▶ [What to do]:
Gather all lines with "politique" from the records.

▶ [Data]:

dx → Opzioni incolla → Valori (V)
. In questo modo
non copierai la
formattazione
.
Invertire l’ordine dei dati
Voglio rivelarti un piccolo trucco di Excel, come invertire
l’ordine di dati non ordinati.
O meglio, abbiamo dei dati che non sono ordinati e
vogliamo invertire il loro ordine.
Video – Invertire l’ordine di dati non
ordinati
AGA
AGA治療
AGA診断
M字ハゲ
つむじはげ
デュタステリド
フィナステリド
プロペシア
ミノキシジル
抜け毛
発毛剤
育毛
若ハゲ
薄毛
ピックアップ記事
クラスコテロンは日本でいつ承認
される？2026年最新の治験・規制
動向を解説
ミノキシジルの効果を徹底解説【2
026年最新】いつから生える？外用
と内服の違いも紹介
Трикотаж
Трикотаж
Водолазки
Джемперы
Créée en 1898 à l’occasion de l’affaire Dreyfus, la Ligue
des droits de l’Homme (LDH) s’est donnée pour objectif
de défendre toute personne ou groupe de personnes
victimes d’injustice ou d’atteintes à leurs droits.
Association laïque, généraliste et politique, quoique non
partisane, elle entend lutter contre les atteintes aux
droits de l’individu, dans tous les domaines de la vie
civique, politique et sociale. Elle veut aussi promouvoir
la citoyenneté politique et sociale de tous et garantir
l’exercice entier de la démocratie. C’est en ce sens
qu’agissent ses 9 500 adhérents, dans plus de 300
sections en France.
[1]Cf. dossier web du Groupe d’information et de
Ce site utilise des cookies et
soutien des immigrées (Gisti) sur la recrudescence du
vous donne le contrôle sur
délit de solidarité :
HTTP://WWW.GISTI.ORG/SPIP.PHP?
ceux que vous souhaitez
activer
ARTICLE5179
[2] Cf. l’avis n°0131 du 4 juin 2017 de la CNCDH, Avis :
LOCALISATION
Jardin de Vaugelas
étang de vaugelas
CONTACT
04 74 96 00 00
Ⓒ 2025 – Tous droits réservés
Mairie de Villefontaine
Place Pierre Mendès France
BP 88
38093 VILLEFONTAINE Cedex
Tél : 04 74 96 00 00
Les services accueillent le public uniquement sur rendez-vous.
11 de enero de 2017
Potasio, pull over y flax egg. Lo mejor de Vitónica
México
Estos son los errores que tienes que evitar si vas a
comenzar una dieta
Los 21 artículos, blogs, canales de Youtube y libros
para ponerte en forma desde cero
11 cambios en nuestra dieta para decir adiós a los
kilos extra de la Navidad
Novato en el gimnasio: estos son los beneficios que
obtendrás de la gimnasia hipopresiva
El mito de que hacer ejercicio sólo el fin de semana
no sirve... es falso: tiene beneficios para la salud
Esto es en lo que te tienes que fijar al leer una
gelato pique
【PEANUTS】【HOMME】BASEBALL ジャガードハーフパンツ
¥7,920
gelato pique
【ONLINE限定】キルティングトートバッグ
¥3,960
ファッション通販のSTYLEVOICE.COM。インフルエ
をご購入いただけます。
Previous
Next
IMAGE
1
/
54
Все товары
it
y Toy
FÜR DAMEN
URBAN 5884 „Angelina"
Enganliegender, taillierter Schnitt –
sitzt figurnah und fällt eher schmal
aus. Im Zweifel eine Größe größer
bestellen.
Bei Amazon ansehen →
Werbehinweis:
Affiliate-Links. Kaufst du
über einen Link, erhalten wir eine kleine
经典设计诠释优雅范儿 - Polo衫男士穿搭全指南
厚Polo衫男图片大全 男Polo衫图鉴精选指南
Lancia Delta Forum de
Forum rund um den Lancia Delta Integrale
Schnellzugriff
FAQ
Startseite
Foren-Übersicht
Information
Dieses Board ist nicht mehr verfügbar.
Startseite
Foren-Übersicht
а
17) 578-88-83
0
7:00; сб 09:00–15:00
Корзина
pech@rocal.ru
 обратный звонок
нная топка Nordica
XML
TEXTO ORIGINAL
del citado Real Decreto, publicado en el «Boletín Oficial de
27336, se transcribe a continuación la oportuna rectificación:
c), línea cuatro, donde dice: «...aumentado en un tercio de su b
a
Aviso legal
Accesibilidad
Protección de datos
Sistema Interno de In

--

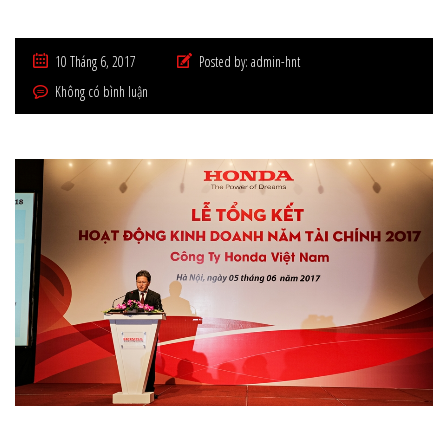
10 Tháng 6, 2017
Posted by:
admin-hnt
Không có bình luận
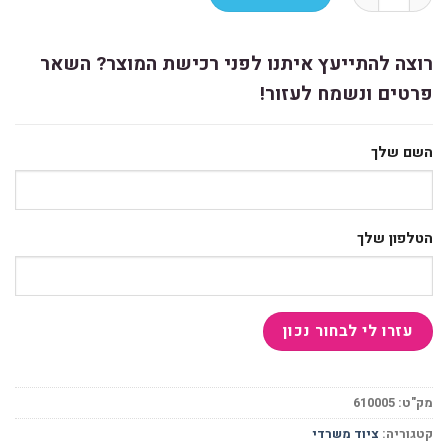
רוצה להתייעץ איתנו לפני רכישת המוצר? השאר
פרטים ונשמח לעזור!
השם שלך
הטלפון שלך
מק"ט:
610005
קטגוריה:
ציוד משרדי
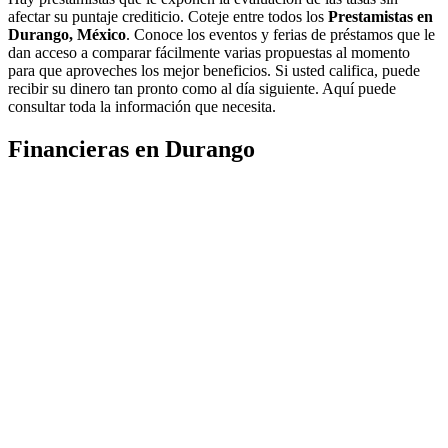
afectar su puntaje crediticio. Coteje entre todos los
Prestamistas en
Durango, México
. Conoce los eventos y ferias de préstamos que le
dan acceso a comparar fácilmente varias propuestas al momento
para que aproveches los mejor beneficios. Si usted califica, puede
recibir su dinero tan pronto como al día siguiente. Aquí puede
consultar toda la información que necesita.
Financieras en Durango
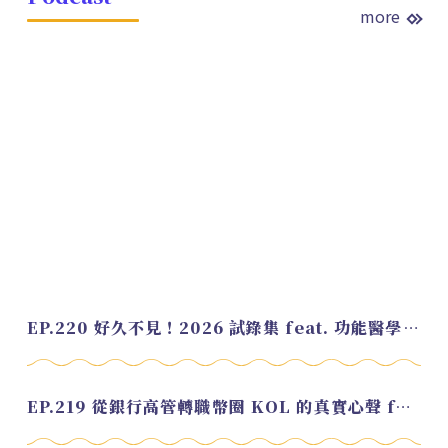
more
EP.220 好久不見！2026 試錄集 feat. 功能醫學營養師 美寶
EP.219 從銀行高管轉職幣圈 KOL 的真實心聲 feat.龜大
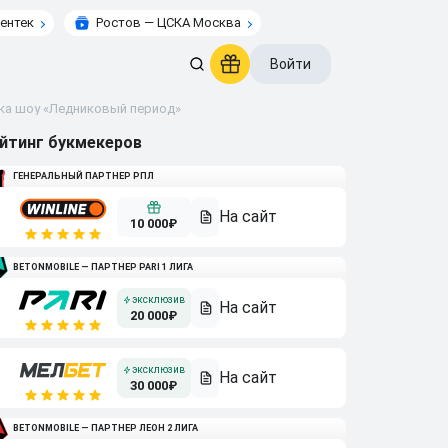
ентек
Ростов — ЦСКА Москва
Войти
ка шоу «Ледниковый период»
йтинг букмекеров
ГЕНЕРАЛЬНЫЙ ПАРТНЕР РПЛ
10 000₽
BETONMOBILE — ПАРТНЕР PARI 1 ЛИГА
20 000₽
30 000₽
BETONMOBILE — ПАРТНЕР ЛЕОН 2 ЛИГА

---

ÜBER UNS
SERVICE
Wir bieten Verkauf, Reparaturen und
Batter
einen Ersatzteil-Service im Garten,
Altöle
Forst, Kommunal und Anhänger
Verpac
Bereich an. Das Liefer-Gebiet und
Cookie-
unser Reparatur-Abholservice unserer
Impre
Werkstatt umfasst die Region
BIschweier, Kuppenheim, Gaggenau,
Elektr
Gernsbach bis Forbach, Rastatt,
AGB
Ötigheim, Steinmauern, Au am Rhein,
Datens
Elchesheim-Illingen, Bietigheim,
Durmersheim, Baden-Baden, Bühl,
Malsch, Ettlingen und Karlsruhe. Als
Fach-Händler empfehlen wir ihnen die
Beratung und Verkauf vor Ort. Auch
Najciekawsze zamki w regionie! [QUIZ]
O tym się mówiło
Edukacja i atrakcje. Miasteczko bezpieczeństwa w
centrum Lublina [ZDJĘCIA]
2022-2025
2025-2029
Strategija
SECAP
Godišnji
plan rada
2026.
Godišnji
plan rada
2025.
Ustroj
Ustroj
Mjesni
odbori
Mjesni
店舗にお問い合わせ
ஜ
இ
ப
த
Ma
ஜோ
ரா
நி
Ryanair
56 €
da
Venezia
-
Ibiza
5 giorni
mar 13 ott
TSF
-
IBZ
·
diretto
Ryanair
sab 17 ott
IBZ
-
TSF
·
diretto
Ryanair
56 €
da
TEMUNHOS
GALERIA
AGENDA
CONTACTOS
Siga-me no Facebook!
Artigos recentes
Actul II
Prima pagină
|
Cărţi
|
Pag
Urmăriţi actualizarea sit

▶ [Output below]:
Association laïque, généraliste et politique, quoique non
civique, politique et sociale. Elle veut aussi promouvoir
la citoyenneté politique et sociale de tous et garantir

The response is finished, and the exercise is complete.